I was just thinking of Alan and wondering how things were progressing when I saw your post. Waiting can sometimes be difficult so I'm pleased you found an adventure close to home. Yes, this is an usual garden but it is fascinating none the less.

Unknown said...

It is interesting for sure. Hope that Alan does well :) I like how they integrate all those figurines inside, makes it more unique. Hugs...M

Ann Flowers said...

What lovely sculptures. Just delightful to come and take a break and just enjoy your garden.

Jill said...

Interesting artwork in the garden.

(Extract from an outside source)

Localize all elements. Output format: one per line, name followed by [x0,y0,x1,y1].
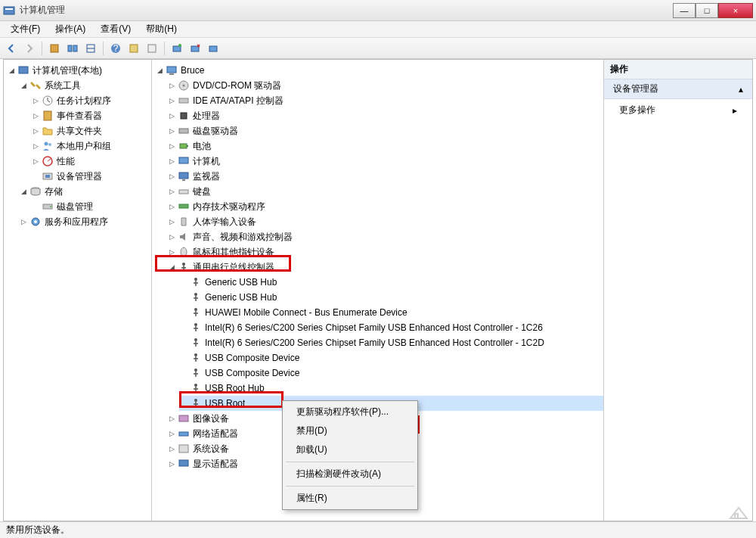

Still praying for Alan.

Kate said...

Hello Barbara - good to see you are keeping occupied although I know first hand about waiting games.... I hope it all goes well.

Planning another trip to your neck of the woods to see my friend - it would be so nice to meet if you are free at that time.... don't know when yet!!!!

Peace and Love

Shane Pollard said...

Hello Barbara

This is the first time I've visited you.
I've also become a follower after reading sefveral of your very interesting posts.

This garden is a credit to it's maker and the wonderful art works he provided for others to enjoy.
I particularly like the walk beside the bare tree trunks.

I read where your husband is having tests done today - the best of luck with that.
God Bless you.

Please come and visit me one day and I'll get out my prettiest teacups and make you very welcome.

Anonymous said...

Dear Barbara, By a somewhat circuitous route I have found myself here and how pleased I am to have arrived.

I have found your virtual tour of the Gibberd Garden fascinating, especially so as I have never visited it. I do like the juxtaposition of contemporary and traditional although some of the 'effects' were rather busy in my view. I loved the simple avenue of trees set aginst the gravel. Perfect.

I have signed up as a 'Follower' in order to keep in touch.

Annie Jeffries said...

What an unexpected garden; it's so unusual compared to so many that you have shared with us. I think I like this one very much because of its uniqueness. The art and sculpture at every turn, teases the eye towards new vistas. I especially like that 3rd picture down. I can't, for the life of me, figure out why, but it holds my eye and I keep going back to it.